#### WHAT THE EXERCISE ASKS:
Where the line containing "전 소식에 힘입어 이틀 연속 상승세를 이어가고 있습" appears in the records below, begin there and write out each line exactly until the last one, and nothing more.

#### DATA TO USE:
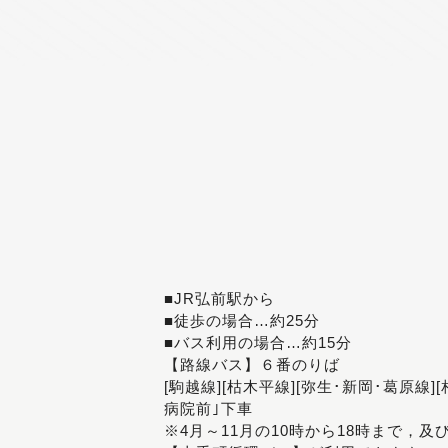
■JR弘前駅から
■徒歩の場合…約25分
■バス利用の場合…約15分
【路線バス】６番のりば
[駒越線][枯木平線][弥生･新岡･葛原線]
病院前｣下車
※4月～11月の10時から18時まで，及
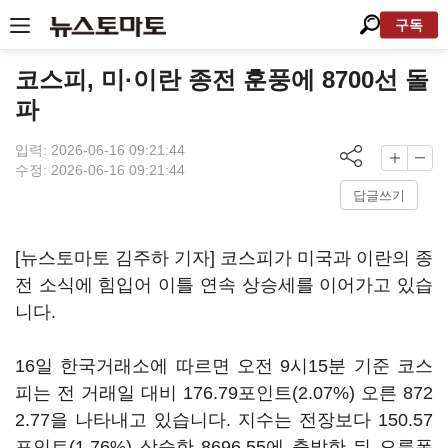
구독
코스피, 미·이란 종전 훈풍에 8700선 돌
파
입력: 2026-06-16 09:21:44
수정: 2026-06-16 09:21:44
답글쓰기
[뉴스토마토 김주하 기자] 코스피가 미국과 이란의 종
전 소식에 힘입어 이틀 연속 상승세를 이어가고 있습
니다.
16일 한국거래소에 따르면 오전 9시15분 기준 코스
피는 전 거래일 대비 176.79포인트(2.07%) 오른 872
2.77을 나타내고 있습니다. 지수는 전장보다 150.57
포인트(1.76%) 상승한 8696.55에 출발한 뒤 오름폭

#### TASK OUTPUT:
전 소식에 힘입어 이틀 연속 상승세를 이어가고 있습
니다.
16일 한국거래소에 따르면 오전 9시15분 기준 코스
피는 전 거래일 대비 176.79포인트(2.07%) 오른 872
2.77을 나타내고 있습니다. 지수는 전장보다 150.57
포인트(1.76%) 상승한 8696.55에 출발한 뒤 오름폭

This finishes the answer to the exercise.